(PROBLEM DETAILS) Although the records contain pictures, the copy must not; reproduce everything else in them exactly.

(EXTRACTED DATA)
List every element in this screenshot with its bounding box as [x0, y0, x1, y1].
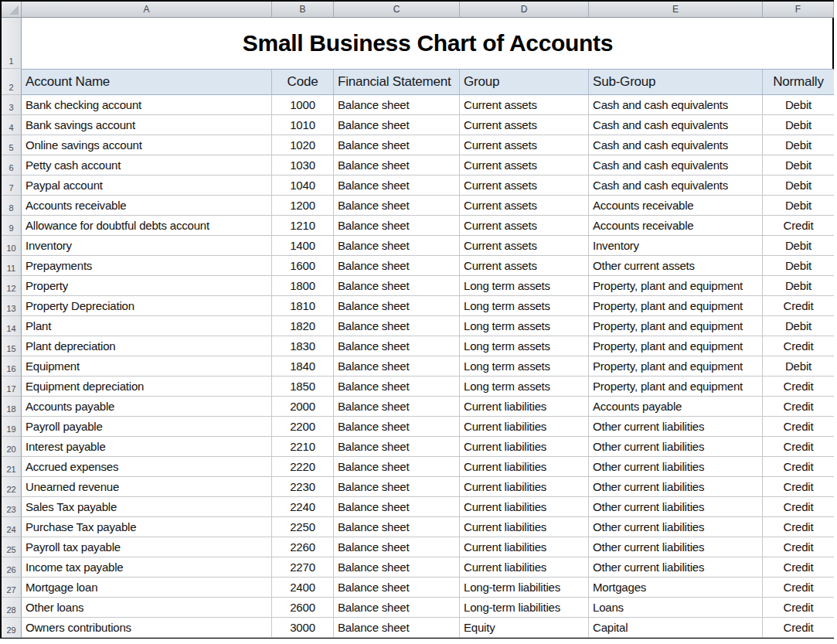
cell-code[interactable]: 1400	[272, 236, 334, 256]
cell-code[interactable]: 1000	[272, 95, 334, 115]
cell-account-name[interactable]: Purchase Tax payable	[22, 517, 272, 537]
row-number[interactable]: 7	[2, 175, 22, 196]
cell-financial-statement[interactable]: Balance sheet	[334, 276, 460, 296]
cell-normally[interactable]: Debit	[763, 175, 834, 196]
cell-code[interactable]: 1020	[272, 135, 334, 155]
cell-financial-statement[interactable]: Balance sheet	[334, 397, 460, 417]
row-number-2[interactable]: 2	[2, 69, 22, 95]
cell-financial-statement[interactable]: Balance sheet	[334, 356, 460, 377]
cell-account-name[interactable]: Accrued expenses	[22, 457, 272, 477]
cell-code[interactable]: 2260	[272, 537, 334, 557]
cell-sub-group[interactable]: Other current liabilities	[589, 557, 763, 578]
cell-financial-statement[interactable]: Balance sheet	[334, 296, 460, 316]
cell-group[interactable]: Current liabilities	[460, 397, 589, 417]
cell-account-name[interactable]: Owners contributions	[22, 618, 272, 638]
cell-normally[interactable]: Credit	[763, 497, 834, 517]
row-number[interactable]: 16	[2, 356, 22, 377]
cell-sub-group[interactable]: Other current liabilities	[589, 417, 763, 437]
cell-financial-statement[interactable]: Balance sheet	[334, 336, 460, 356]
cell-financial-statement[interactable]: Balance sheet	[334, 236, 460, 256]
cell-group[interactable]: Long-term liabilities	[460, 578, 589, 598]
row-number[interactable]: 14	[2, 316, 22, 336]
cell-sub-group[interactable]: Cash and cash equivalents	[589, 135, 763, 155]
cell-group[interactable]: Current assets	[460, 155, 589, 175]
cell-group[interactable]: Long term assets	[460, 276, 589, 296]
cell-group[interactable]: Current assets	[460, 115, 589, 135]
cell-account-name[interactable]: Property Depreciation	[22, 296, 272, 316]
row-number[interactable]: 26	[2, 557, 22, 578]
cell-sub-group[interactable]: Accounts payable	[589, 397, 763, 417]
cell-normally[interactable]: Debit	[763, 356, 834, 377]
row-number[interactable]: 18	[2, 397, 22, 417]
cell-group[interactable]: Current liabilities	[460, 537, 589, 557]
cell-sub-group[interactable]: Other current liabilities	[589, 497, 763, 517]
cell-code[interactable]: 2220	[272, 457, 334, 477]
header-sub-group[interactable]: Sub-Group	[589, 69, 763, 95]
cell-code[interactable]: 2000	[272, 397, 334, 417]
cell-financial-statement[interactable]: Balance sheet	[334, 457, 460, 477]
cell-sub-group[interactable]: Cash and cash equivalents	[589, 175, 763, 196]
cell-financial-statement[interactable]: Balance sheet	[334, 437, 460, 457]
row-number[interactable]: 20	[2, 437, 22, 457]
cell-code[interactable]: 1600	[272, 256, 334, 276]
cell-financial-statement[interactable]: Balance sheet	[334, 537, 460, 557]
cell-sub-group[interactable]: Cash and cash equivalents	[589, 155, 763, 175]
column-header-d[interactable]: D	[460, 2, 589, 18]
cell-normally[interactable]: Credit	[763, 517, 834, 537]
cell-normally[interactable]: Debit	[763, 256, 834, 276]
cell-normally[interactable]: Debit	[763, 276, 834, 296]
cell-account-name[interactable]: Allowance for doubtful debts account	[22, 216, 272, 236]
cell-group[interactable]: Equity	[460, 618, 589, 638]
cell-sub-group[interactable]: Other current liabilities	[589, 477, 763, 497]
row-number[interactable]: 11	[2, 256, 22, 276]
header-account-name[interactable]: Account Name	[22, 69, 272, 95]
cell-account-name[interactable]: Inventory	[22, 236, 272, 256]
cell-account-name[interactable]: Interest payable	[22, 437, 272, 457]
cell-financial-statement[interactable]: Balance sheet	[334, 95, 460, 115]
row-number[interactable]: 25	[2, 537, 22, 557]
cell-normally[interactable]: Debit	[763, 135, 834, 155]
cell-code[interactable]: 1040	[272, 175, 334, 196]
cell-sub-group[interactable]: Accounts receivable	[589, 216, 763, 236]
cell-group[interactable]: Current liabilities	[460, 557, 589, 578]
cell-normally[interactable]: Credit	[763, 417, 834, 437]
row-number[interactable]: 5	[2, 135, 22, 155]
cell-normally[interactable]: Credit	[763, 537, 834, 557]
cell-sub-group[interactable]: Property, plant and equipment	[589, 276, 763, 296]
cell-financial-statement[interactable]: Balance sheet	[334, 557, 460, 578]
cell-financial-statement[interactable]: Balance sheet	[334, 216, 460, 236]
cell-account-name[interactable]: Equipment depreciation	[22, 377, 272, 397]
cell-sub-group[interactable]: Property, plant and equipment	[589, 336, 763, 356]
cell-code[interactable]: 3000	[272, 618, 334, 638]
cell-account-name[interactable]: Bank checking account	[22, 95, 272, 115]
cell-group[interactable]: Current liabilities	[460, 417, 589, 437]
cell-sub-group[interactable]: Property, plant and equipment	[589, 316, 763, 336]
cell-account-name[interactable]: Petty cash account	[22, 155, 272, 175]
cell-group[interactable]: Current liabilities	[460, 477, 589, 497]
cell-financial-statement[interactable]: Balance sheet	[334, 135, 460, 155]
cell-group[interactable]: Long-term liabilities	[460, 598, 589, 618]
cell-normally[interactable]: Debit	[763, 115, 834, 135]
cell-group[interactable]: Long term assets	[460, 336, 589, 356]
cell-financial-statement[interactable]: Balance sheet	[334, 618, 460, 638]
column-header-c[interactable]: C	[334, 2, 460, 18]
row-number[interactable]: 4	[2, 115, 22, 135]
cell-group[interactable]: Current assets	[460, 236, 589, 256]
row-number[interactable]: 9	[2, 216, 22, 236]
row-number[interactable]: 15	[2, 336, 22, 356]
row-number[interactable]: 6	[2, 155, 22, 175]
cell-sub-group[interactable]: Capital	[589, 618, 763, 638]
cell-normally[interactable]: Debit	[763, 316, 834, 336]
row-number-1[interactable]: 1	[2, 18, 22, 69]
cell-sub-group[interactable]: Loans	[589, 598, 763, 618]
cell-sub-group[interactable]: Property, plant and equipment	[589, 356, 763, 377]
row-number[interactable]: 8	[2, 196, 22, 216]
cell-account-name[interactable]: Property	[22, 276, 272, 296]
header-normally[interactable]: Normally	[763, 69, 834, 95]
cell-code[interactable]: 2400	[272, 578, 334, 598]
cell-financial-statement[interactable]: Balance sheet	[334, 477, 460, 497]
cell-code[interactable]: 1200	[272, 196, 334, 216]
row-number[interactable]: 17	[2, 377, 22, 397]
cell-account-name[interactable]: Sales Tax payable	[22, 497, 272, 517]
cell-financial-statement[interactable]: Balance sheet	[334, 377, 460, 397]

(SOLUTION TO THE PROBLEM)
List every element in this screenshot with its bounding box as [x0, y0, x1, y1].
cell-code[interactable]: 1400	[272, 236, 334, 256]
cell-code[interactable]: 1000	[272, 95, 334, 115]
cell-account-name[interactable]: Purchase Tax payable	[22, 517, 272, 537]
row-number[interactable]: 7	[2, 175, 22, 196]
cell-financial-statement[interactable]: Balance sheet	[334, 276, 460, 296]
cell-normally[interactable]: Debit	[763, 175, 834, 196]
cell-code[interactable]: 1020	[272, 135, 334, 155]
cell-financial-statement[interactable]: Balance sheet	[334, 397, 460, 417]
row-number-2[interactable]: 2	[2, 69, 22, 95]
cell-financial-statement[interactable]: Balance sheet	[334, 356, 460, 377]
cell-account-name[interactable]: Accrued expenses	[22, 457, 272, 477]
cell-code[interactable]: 2260	[272, 537, 334, 557]
cell-sub-group[interactable]: Other current liabilities	[589, 557, 763, 578]
cell-financial-statement[interactable]: Balance sheet	[334, 296, 460, 316]
cell-group[interactable]: Current liabilities	[460, 397, 589, 417]
cell-account-name[interactable]: Owners contributions	[22, 618, 272, 638]
cell-normally[interactable]: Credit	[763, 497, 834, 517]
row-number[interactable]: 16	[2, 356, 22, 377]
cell-sub-group[interactable]: Other current liabilities	[589, 417, 763, 437]
cell-financial-statement[interactable]: Balance sheet	[334, 336, 460, 356]
cell-financial-statement[interactable]: Balance sheet	[334, 236, 460, 256]
cell-group[interactable]: Long-term liabilities	[460, 578, 589, 598]
row-number[interactable]: 14	[2, 316, 22, 336]
cell-sub-group[interactable]: Cash and cash equivalents	[589, 135, 763, 155]
cell-group[interactable]: Current assets	[460, 155, 589, 175]
cell-group[interactable]: Long term assets	[460, 276, 589, 296]
cell-group[interactable]: Current assets	[460, 115, 589, 135]
cell-account-name[interactable]: Property Depreciation	[22, 296, 272, 316]
row-number[interactable]: 26	[2, 557, 22, 578]
cell-sub-group[interactable]: Accounts payable	[589, 397, 763, 417]
cell-normally[interactable]: Debit	[763, 356, 834, 377]
row-number[interactable]: 18	[2, 397, 22, 417]
cell-group[interactable]: Current liabilities	[460, 537, 589, 557]
cell-sub-group[interactable]: Other current liabilities	[589, 497, 763, 517]
cell-code[interactable]: 2220	[272, 457, 334, 477]
header-sub-group[interactable]: Sub-Group	[589, 69, 763, 95]
cell-code[interactable]: 2000	[272, 397, 334, 417]
cell-financial-statement[interactable]: Balance sheet	[334, 457, 460, 477]
cell-sub-group[interactable]: Cash and cash equivalents	[589, 175, 763, 196]
cell-financial-statement[interactable]: Balance sheet	[334, 437, 460, 457]
row-number[interactable]: 20	[2, 437, 22, 457]
cell-code[interactable]: 1600	[272, 256, 334, 276]
cell-financial-statement[interactable]: Balance sheet	[334, 537, 460, 557]
cell-sub-group[interactable]: Cash and cash equivalents	[589, 155, 763, 175]
column-header-d[interactable]: D	[460, 2, 589, 18]
cell-normally[interactable]: Credit	[763, 517, 834, 537]
cell-normally[interactable]: Debit	[763, 256, 834, 276]
cell-normally[interactable]: Debit	[763, 276, 834, 296]
cell-account-name[interactable]: Allowance for doubtful debts account	[22, 216, 272, 236]
cell-group[interactable]: Equity	[460, 618, 589, 638]
cell-sub-group[interactable]: Other current liabilities	[589, 477, 763, 497]
row-number[interactable]: 11	[2, 256, 22, 276]
header-account-name[interactable]: Account Name	[22, 69, 272, 95]
cell-account-name[interactable]: Inventory	[22, 236, 272, 256]
cell-account-name[interactable]: Interest payable	[22, 437, 272, 457]
cell-financial-statement[interactable]: Balance sheet	[334, 95, 460, 115]
row-number[interactable]: 25	[2, 537, 22, 557]
cell-normally[interactable]: Debit	[763, 135, 834, 155]
cell-code[interactable]: 1040	[272, 175, 334, 196]
cell-sub-group[interactable]: Accounts receivable	[589, 216, 763, 236]
cell-group[interactable]: Current liabilities	[460, 557, 589, 578]
cell-normally[interactable]: Credit	[763, 417, 834, 437]
row-number[interactable]: 5	[2, 135, 22, 155]
cell-normally[interactable]: Credit	[763, 537, 834, 557]
cell-sub-group[interactable]: Property, plant and equipment	[589, 276, 763, 296]
cell-financial-statement[interactable]: Balance sheet	[334, 557, 460, 578]
cell-financial-statement[interactable]: Balance sheet	[334, 216, 460, 236]
cell-account-name[interactable]: Equipment depreciation	[22, 377, 272, 397]
cell-sub-group[interactable]: Property, plant and equipment	[589, 336, 763, 356]
cell-code[interactable]: 3000	[272, 618, 334, 638]
cell-account-name[interactable]: Bank checking account	[22, 95, 272, 115]
cell-group[interactable]: Current liabilities	[460, 417, 589, 437]
cell-sub-group[interactable]: Property, plant and equipment	[589, 316, 763, 336]
cell-account-name[interactable]: Petty cash account	[22, 155, 272, 175]
cell-group[interactable]: Current liabilities	[460, 477, 589, 497]
cell-financial-statement[interactable]: Balance sheet	[334, 135, 460, 155]
cell-group[interactable]: Long-term liabilities	[460, 598, 589, 618]
cell-normally[interactable]: Debit	[763, 115, 834, 135]
cell-group[interactable]: Long term assets	[460, 336, 589, 356]
cell-financial-statement[interactable]: Balance sheet	[334, 618, 460, 638]
column-header-c[interactable]: C	[334, 2, 460, 18]
row-number[interactable]: 4	[2, 115, 22, 135]
cell-group[interactable]: Current assets	[460, 236, 589, 256]
row-number[interactable]: 9	[2, 216, 22, 236]
row-number[interactable]: 15	[2, 336, 22, 356]
row-number[interactable]: 6	[2, 155, 22, 175]
cell-sub-group[interactable]: Capital	[589, 618, 763, 638]
cell-normally[interactable]: Debit	[763, 316, 834, 336]
row-number-1[interactable]: 1	[2, 18, 22, 69]
cell-sub-group[interactable]: Loans	[589, 598, 763, 618]
cell-sub-group[interactable]: Property, plant and equipment	[589, 356, 763, 377]
row-number[interactable]: 8	[2, 196, 22, 216]
cell-account-name[interactable]: Property	[22, 276, 272, 296]
header-normally[interactable]: Normally	[763, 69, 834, 95]
cell-code[interactable]: 2400	[272, 578, 334, 598]
cell-financial-statement[interactable]: Balance sheet	[334, 477, 460, 497]
cell-code[interactable]: 1200	[272, 196, 334, 216]
row-number[interactable]: 17	[2, 377, 22, 397]
cell-account-name[interactable]: Sales Tax payable	[22, 497, 272, 517]
cell-financial-statement[interactable]: Balance sheet	[334, 377, 460, 397]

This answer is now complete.